PROMPT
Your job is to retype the records exactly while dropping every picture.

Extracted page text data
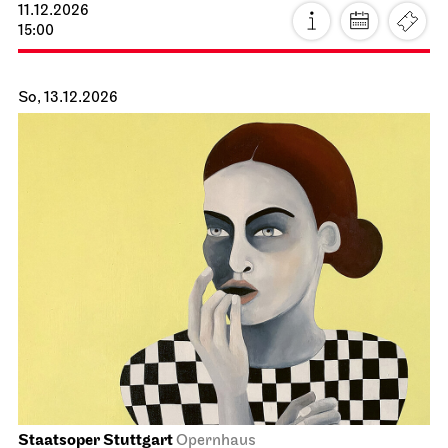
11.12.2026
15:00
So, 13.12.2026
Staatsoper Stuttgart
Opernhaus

RESPONSE TO THIS EXERCISE
11.12.2026
15:00
So, 13.12.2026
Staatsoper Stuttgart
Opernhaus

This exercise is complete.